Advantage: Barack Obama because he is Black, and thus, has better rhythm. Or Mitt Romney, because he is rich, and thus, can play the piano.
2.) Bengazi versus Osama bin Laden
Ironically, Barack Obama, the anti-war President, can boast an impeccable record of hunting down America’s most well-known enemies. Under his administration, the entire leadership of Al Qaeda has been killed, with the exception of its main pastry chef, who now heads its global operations. His most powerful weapon in the war against terror (unmanned aerial vehicles, also known as Drones) is also the most controversial war weapon since the invention of the nuclear bomb; however, this will likely go unmentioned because Romney wants one for himself.

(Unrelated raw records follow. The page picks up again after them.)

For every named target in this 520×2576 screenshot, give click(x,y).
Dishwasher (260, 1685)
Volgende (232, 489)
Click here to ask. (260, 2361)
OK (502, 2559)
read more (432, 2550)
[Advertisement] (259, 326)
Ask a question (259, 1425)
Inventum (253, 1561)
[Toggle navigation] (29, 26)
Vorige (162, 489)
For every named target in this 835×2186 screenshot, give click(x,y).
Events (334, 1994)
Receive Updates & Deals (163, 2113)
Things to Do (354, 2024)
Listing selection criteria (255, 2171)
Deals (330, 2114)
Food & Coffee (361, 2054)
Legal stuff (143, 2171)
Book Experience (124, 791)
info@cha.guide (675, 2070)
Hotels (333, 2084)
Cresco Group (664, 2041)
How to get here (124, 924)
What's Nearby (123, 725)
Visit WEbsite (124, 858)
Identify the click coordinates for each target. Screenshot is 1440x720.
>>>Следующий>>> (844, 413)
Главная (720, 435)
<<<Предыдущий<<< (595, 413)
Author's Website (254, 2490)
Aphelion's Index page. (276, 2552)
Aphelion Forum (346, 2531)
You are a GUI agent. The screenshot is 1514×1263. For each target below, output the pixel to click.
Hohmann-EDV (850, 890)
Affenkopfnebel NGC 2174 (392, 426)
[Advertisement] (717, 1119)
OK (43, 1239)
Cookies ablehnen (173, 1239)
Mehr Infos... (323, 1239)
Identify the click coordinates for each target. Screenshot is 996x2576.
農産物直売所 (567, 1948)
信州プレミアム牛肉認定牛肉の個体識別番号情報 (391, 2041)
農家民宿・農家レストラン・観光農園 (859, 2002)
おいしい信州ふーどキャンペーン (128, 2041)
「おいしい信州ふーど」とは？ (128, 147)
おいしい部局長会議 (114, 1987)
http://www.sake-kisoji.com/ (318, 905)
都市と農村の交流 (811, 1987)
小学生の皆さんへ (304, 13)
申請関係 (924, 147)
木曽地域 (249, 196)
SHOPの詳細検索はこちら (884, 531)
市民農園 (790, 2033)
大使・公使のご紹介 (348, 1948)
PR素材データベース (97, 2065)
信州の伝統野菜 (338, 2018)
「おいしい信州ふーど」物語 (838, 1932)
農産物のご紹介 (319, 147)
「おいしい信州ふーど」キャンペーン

Instead, Romney will go for the obvious and challenge the President again on whether the administration purposely misled the American people regarding the deaths of US nationals in Bengazi. However, because both of taken an oath of gentlemen-like behavior, expect this discussion to be quick - filled with a few one-liners, a “zinger” or two, and lots of eye-rolling. Romney’s goal will be to continue to use Bengazi as a way to shed doubt on the administration’s foreign policy but Obama will likely, in the end, be able to pivot to capturing Osama bin Laden, when several Republican administrations could not.
Advantage: Neutral, with sprinklings of Obama on top.
3.) Israel, Oh Israel
Somehow, despite the fact that nuclear weapons are being developed by third world lunatics, Israel always manages to find its way into the spotlight of America’s foreign policy. As a nation whose name could literally be translated as, “God fights” and one who is surrounded on all sides by its mortal enemies, there is no easy way to support Israel outside of…supporting Israel. However, in the nuclear world that we live in, the Obama administration has sought to take the route of diplomacy rather than absolute advocacy on Israel’s behalf. My heart pities the fool that messes with Israel but my mind wants everyone in the Middle East to live in peace and harmony.
Romney will contend that the Obama administration has been weak on Israel and Obama will surely use the phrase, “You can’t shoot first and ask questions last” (thanks to his blossoming friendship with Jay Z).
Advantage: Obama, considering the Israeli Intelligence Chief in recent months said that intelligence-sharing with the U.S. is the best that it has been in recent history.
4.) Syria, Libya, Iraq, and Afghanistan
Romney will site the atrocities in Syria and once again, argue that the Obama administration has been soft on defending America’s interest in the Middle East. Obama will defend his administration’s decision to support the United Nations stance against military action because it will intensify tensions in the region and to instead, promote a cease fire. Because Paul Ryan has stated that he would urge “military intervention” in Syria this should theoretically disable Romney from arguing against Obama’s use of military support in Libya. If backed into a corner, the President will remind Romney that he officially ended one of the longest wars in United States history. Romney will respond, “Then the time is ripe to start a new one!”
Advantage: Obama, because no one wants another war.
5.) China: The maker of currency, iPads, and great food.
At some point the elephant in the room will have to be addressed. Both candidates will accuse the other of being too “soft” on China. Both will say that the other will be responsible for China owning the United States before 2016. Both will proclaim a need to beat China at something other than Olympic medals…clean energy, little league baseball, or at least origami-making. Either way, don’t expect anything of substance regarding this topic, except for someone to mention, “Gangnam Style,” not realizing that the recording artist, Psy, is actually South Korean.
You’re welcome…enjoy Monday Night Football.